- Born: Fort Bragg, North Carolina, North Carolina, U.S.
- Education: Webster College
- Years active: 1987–present

= Judith Scott (American actress) =

American actress

Judith Scott (born 22 Dec 1965) is an American actress known for her roles in L.A. Doctors, Jake 2.0, and Dexter, and for her years with the Second City theatre troupe, both in Chicago and Toronto.

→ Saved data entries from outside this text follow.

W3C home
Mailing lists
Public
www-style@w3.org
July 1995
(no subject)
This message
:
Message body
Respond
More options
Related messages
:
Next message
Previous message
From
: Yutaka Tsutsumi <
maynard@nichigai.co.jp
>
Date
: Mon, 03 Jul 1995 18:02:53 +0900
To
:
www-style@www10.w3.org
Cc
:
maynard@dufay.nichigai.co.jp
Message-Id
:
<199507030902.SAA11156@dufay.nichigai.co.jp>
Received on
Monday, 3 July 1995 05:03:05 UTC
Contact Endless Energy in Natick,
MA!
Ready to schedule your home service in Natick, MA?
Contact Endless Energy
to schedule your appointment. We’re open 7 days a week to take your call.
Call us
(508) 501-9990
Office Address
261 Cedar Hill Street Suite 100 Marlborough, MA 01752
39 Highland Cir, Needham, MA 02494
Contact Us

== Early life and career==
Born Judith Spears on Dec 22, 1965, in Fort Bragg, North Carolina, Scott is the eldest of three children born to Henrietta Eleanor (née Evans) and Julian Herbert Spears, then an officer in the United States Army Special Forces. Reflecting her father's respective reassignments, the family's address shifted frequently during Scott's pre-school years, encompassing North Carolina, Georgia, Kentucky, and even Germany. Well before her 6th birthday, however, her parents divorced, and, along with her siblings and mother, she moved to Oak Ridge, Tennessee, where, by September 1971, the former Miss Evans had become Mrs. Marvin Scott. Six years in Tennessee were followed by moves to Delaware, and, finally, to Illinois, where, following her brief attendance at Webster College and an unfulfilling one-year expedition to Paris, Scott finally found what she had been searching for in the form of Chicago's Second City (stumbled upon after exiting a nearby restroom).
I heard people laughing and decided to poke my head in. I said to myself, 'How do I get a piece of this? I want in on this party.' [...] The theater, particularly Second City, was grad school for me. I learned a lot of life lessons out of that place.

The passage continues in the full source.